I was wondering if i'm 64 and make a single $5000 lump sum payment into my super does this affect my ability to get a pension when applying for it- will they consider it as 'gifting'. To my understanding if i say give 5k to my relative it comes under 'gifting'. Would the asessors look into personal super contributions and say the same? ( i understand under the assest test it has to be over 250k total to affect pension)

Comments

  • +2

    No. You are still the ultimate beneficiary. The situation you are describing is analogous to moving it to another one of your bank accounts.

    • thanks.i unpublished my previous post because it was posted in the wrong thread!

  • Correct,

    to explain it a little differently, when applying for a pension the total value of your superannuation is considered as part of your assets, just like money in the bank, hence as you say in effect you are just shifting assets around.

    • i thought it would be similar to say applying for youth allowance etc..if you have $5k in your account they ask you to use that first then apply, or if they see that you gifted $5k then they say you need to explain that.

      But if nots that's good

      • The aged pension is different, and thats what I was talking about. I think you understand but just clarifying that.

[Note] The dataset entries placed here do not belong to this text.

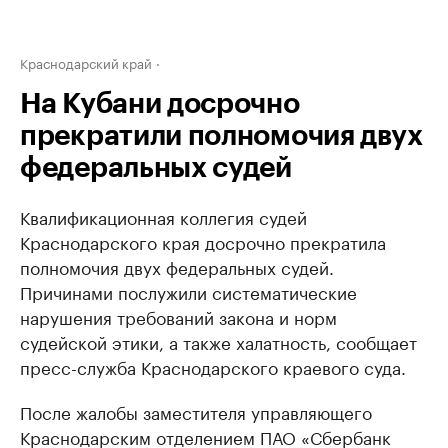
Краснодарский край
На Кубани досрочно
прекратили полномочия двух
федеральных судей
Квалификационная коллегия судей
Краснодарского края досрочно прекратила
полномочия двух федеральных судей.
Причинами послужили систематические
нарушения требований закона и норм
судейской этики, а также халатность, сообщает
пресс-служба Краснодарского краевого суда.
После жалобы заместителя управляющего
Краснодарским отделением ПАО «Сбербанк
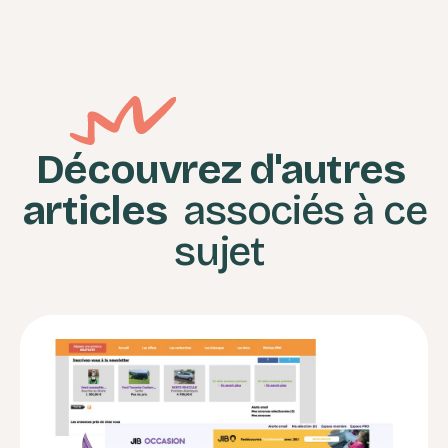
Découvrez d'autres
articles
associés à ce
sujet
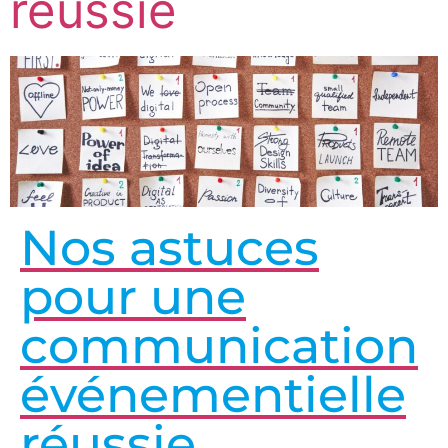
réussie
Nos astuces
pour une
communication
événementielle
réussie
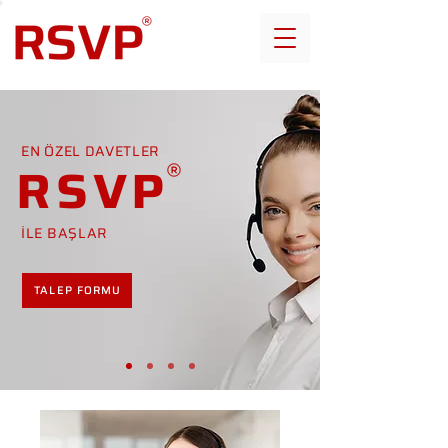
EN ÖZEL DAVETLER
RSVP
İLE BAŞLAR
TALEP FORMU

        Also on a related point. If you do gift say $5K eg to a friend/family/enemy, (again not a gift if its to your super) then it is classified as an asset for 5 years from date of gift. After 5 years its no longer classified as an asset of yours.

        • +2

          If you are still talking about the age pension, that 5-year "deferred asset" only applies if you gift more than $10,000 a year, or more than $30,000 over 5 years.